Home. What is home? Is it being back in the states? Is it my family in Flagstaff? Is it gliding on a pair of skis? We like to say that this ski team is our home (or one of them), no matter where we are in the world traveling for races we have people who are following the same passion and support us no matter what. Looking back on our travels to Slovakia, Italy, or up mountains, those times when we are away from home and then return, those are the times where our ski family cohesion becomes stronger. Adventure. We seek it and we thrive off of it and travel across the globe to find it and yet this “home team” urges us to seek adventure each day in our friendships, in our academics, in our leadership.  My high school coach once told me that you never grow unless you push yourself outside of your bubble. Trips like WUG have immeasurable value for developing character. We are placed in situations where we are forced to cope with a new culture, over faced in races, trying to communicate with people from many different backgrounds and placed in situations with flavors and scenes and beds that aren’t “like things are at home”. We learn to thrive.

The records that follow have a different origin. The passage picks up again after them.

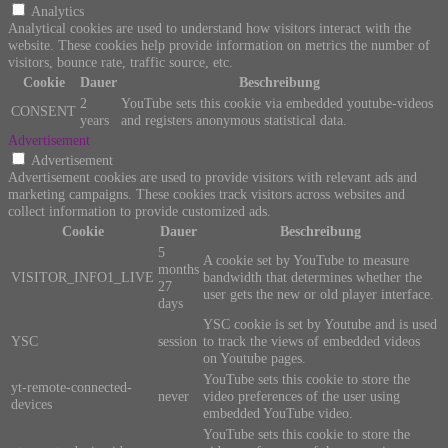
Analytics
Analytical cookies are used to understand how visitors interact with the
website. These cookies help provide information on metrics the number of
visitors, bounce rate, traffic source, etc.
Cookie
Dauer
Beschreibung
2
YouTube sets this cookie via embedded youtube-videos
CONSENT
years
and registers anonymous statistical data.
Advertisement
Advertisement
Advertisement cookies are used to provide visitors with relevant ads and
marketing campaigns. These cookies track visitors across websites and
collect information to provide customized ads.
Cookie
Dauer
Beschreibung
5
A cookie set by YouTube to measure
months
VISITOR_INFO1_LIVE
bandwidth that determines whether the
27
user gets the new or old player interface.
days
YSC cookie is set by Youtube and is used
YSC
session
to track the views of embedded videos
on Youtube pages.
YouTube sets this cookie to store the
yt-remote-connected-
never
video preferences of the user using
devices
embedded YouTube video.
YouTube sets this cookie to store the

The Mountains overlooking Strbske Pleso

     I was sitting in class for the first day, fighting the heavy eyelids and jet lag, attempting to absorb a whole week of lecture material that I had missed. Heading back to class seems like a sleep world compared to the vibrancies of our ski adventures and I couldn't wait to wake up again back in my room in Slovakia. We often joke about how we are students by day and skiers by night because sometimes it feels like we live from race weekend to race weekend with a blur in between. Nobody in our classes knows our secret lives.  Now comes the real challenge of letting the things we have seen and adventures not fade away but to become a part of our everyday mundane life. It’s easy to separate and snap back to how things were before but harder to let it change who we are becoming. How can we bring the climate change and culture that we learned about and became passionate about back to Laramie Wyoming? Megan, sitting next to me in class, asked me how the trip was and then I had the honor of reading her reflection paper and got a little emotional. Even though she affectionately christened us a “sea of hippies”, she wrote about how the team had affected her and her views on the environment and how we were studying climate change in Slovakia. This is what this team is for; to bring it back into our conversations every day, to inspire people to ask questions and seek out what they love. Even if our classmates may not know where we go on the weekends, we can inspire them because we have been so deeply influenced by our experiences. Whether at the World University Games or in a backcountry canyon, we can’t help but let it impact our constantly shifting worldview. Now that we are home comes the hard part of synthesizing, analyzing and interpreting. Not just the data, photos and samples we collected but the memories and thoughts we collected too and finally integrating what we learned overseas to evoke change and keep the fire burning. This is what we do it for and when the true value of skiing and teams and study abroad shows through.


The Torch burning over the duration of the whole games.

1 comment:

  1. Thank you for sharing this insight into your life. As I told Will....I fell like I was actually in Slovakia with you because of the posts !! Welcome back home and to life.